La nuova costituzione non sarebbe forse mai passata nemmeno se – per assurdo – la guerra fosse stata vinta in extremis dalla Germania nazista e un qualche esperimento fascista repubblicano si fosse reso formalmente possibile. Pure, nel contesto delle infinite articolazioni dell’esperienza fascista, l’esperimento di questa “costituzione mazziniano-mussoliniana afascista” non dovrebb’essere ignorato; e la personalità di Biggini meglio studiata, non meno del resto di quella di un altro enigma, Nicola Bombacci. Tantopiù che Biggini morì sì giovane, ma non di morte violenta. Il 19 novembre del ’45 si spense, ucciso da una malattia misteriosa. Possedeva a quanto pare, quando morì, una copia del fantomatico carteggio Mussolini-Churchill, che il Duce gli aveva affidato confidando forse nel suo profilo d’intellettuale e di studioso probo e al di sopra della mischia. Ma quel documento gli fu sottratto. Il rapporto fra quella sottrazione e la sua poco limpida dipartita non sono ancora stati chiariti.
La fine di Biggini si collega pertanto alla vexata quaestio di quella di Mussolini e dei documenti che secondo alcuni egli aveva con sé al momento della cattura. Si è esercitata molta fantasia al riguardo: ma il problema resta.
Non è invece ormai misteriosa, purtroppo, la faccenda della brutta storia relativa all’aggressione statunitense all’Afghanistan nel 2001 con l’alibi della “lotta contro il terrore” e alla definitiva distruzione della sua compagine statuale, che non si era mai ripresa dopo l’invasione sovietica e l’inquinamento fondamentalista della resistenza ad essa. Ormai, il problema è quello di un paese dalle istituzioni profondamente corrotte, controllata dal narcotraffico. Enrico Piovesana, collaboratore del periodico di Emergency “Peacereporter” e de “Il Fatto quotidiano”, ha pubblicato nel 2016 presso l’editrice Arianna di Bologna un pamphlet tanto impietoso quanto ohimè attendibile, Afghanistan 2001-2016, la nuova guerra dell’oppio. Queste le sue conclusioni: “È ormai un dato storiografico acquisito che le guerre, tutte le guerre non vengono combattute per difendere la democrazia e la libertà dei popoli, bensì per tutelare interessi economici e politici di ristrette élites.

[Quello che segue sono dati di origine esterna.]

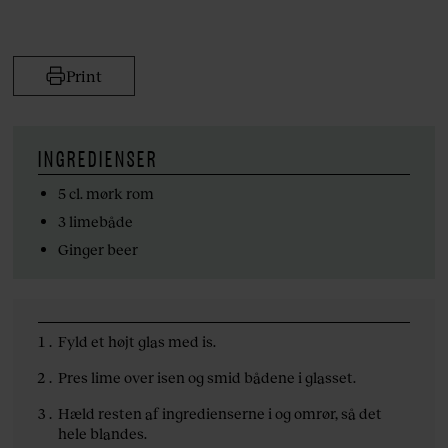
Print
INGREDIENSER
5 cl. mørk rom
3 limebåde
Ginger beer
Fyld et højt glas med is.
Pres lime over isen og smid bådene i glasset.
Hæld resten af ingredienserne i og omrør, så det
hele blandes.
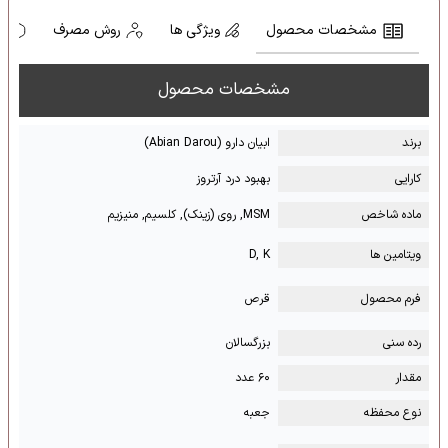
مشخصات محصول
ویژگی ها
روش مصرف
ه
مشخصات محصول
برند
ابیان دارو (Abian Darou)
کارایی
بهبود درد آرتروز
ماده شاخص
MSM, روی (زینک), کلسیم, منیزیم
ویتامین ها
D, K
فرم محصول
قرص
رده سنی
بزرگسالان
مقدار
۶۰ عدد
نوع محفظه
جعبه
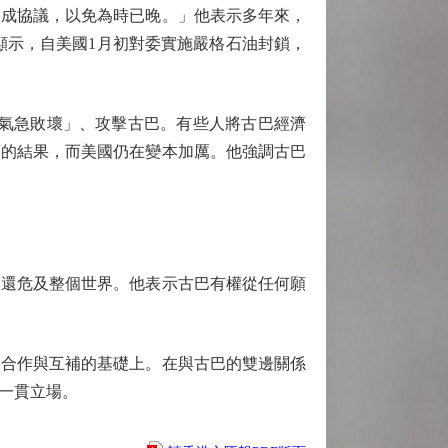
成協議，以免為時已晚。」他表示多年來，
顯示，自美國1月初對委實施嚴格石油封鎖，
氣急敗壞」、攻擊古巴。有些人將古巴經濟
壓的結果，而美國仍在變本加厲。他強調古巴
還危及整個世界。他表示古巴有權從任何願
合作與互補的基礎上。在與古巴的雙邊關係
一貫立場。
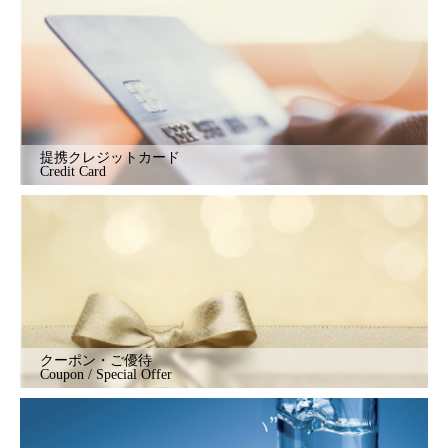
提携クレジットカード
Credit Card
クーポン・ご優待
Coupon / Special Offer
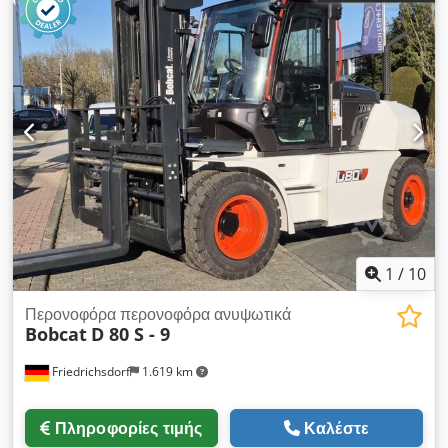
1
/
10
Περονοφόρα περονοφόρα ανυψωτικά
Bobcat
D 80 S - 9
Friedrichsdorf
1.619 km
Πληροφορίες τιμής
Καλέστε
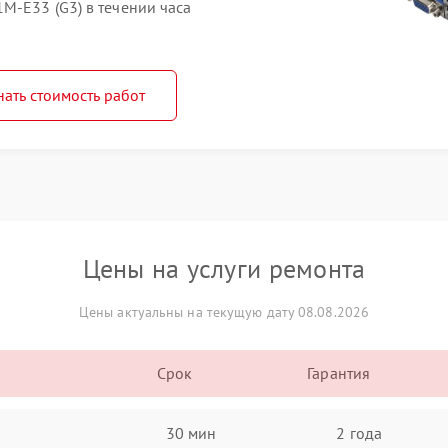
M-E33 (G3) в течении часа
нать стоимость работ
Цены на услуги ремонта
Цены актуальны на текущую дату 08.08.2026
Срок
Гарантия
30 мин
2 года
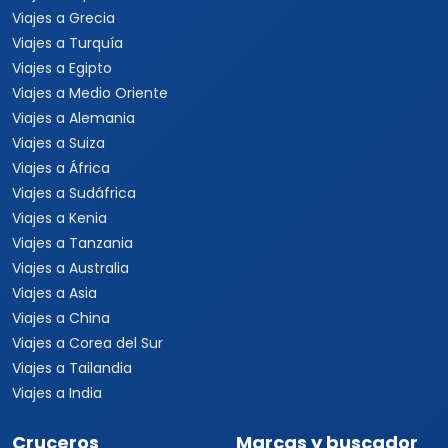
Viajes a Grecia
Viajes a Turquía
Viajes a Egipto
Viajes a Medio Oriente
Viajes a Alemania
Viajes a Suiza
Viajes a África
Viajes a Sudáfrica
Viajes a Kenia
Viajes a Tanzania
Viajes a Australia
Viajes a Asia
Viajes a China
Viajes a Corea del Sur
Viajes a Tailandia
Viajes a India
Cruceros
Marcas y buscador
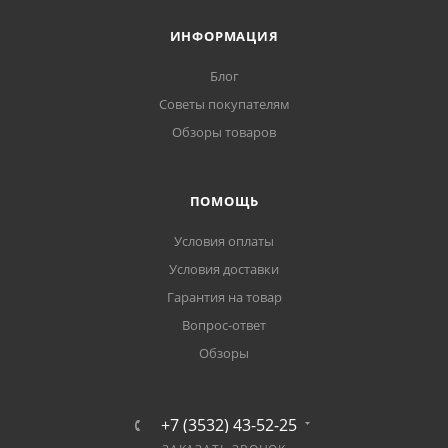
ИНФОРМАЦИЯ
Блог
Советы покупателям
Обзоры товаров
ПОМОЩЬ
Условия оплаты
Условия доставки
Гарантия на товар
Вопрос-ответ
Обзоры
+7 (3532) 43-52-25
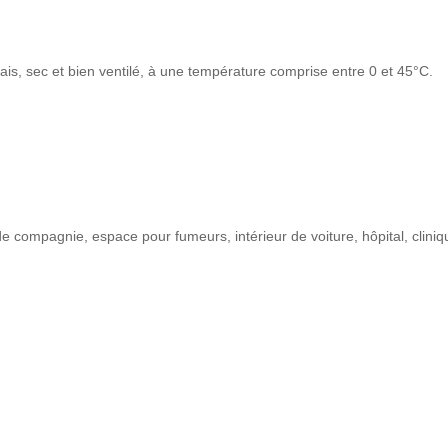
ais, sec et bien ventilé, à une température comprise entre 0 et 45°C.
compagnie, espace pour fumeurs, intérieur de voiture, hôpital, clinique,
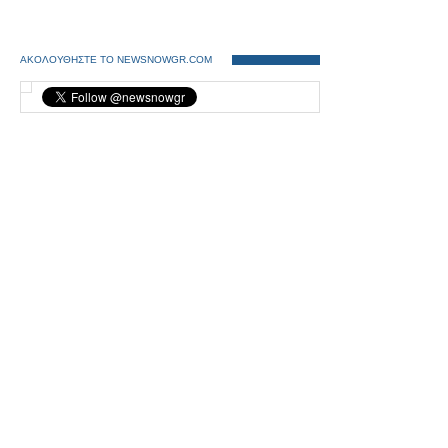
ΑΚΟΛΟΥΘΗΣΤΕ ΤΟ NEWSNOWGR.COM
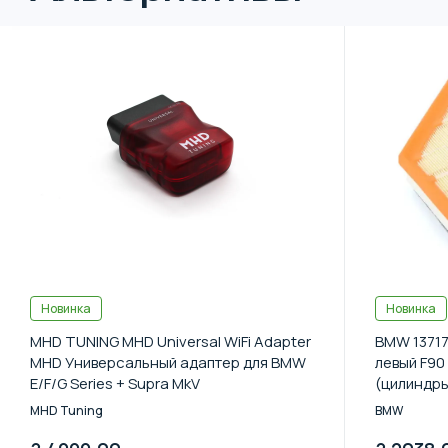
Новинка
Новинка
MHD TUNING MHD Universal WiFi Adapter
BMW 13717
MHD Универсальный адаптер для BMW
левый F90 
E/F/G Series + Supra MkV
(цилиндры
MHD Tuning
BMW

Ma che tra questi interessi ci possano essere, ancora oggi, anche quelli legati al business della droga può suonare inaudito e inconcepibile, anche se tutto sembra portare a questa conclusione”. Ma il governo afghano, tutt’altro che estraneo a questa diffusa corruzione, è fortemente sostenuto dal governo e dalle forze armate statunitensi.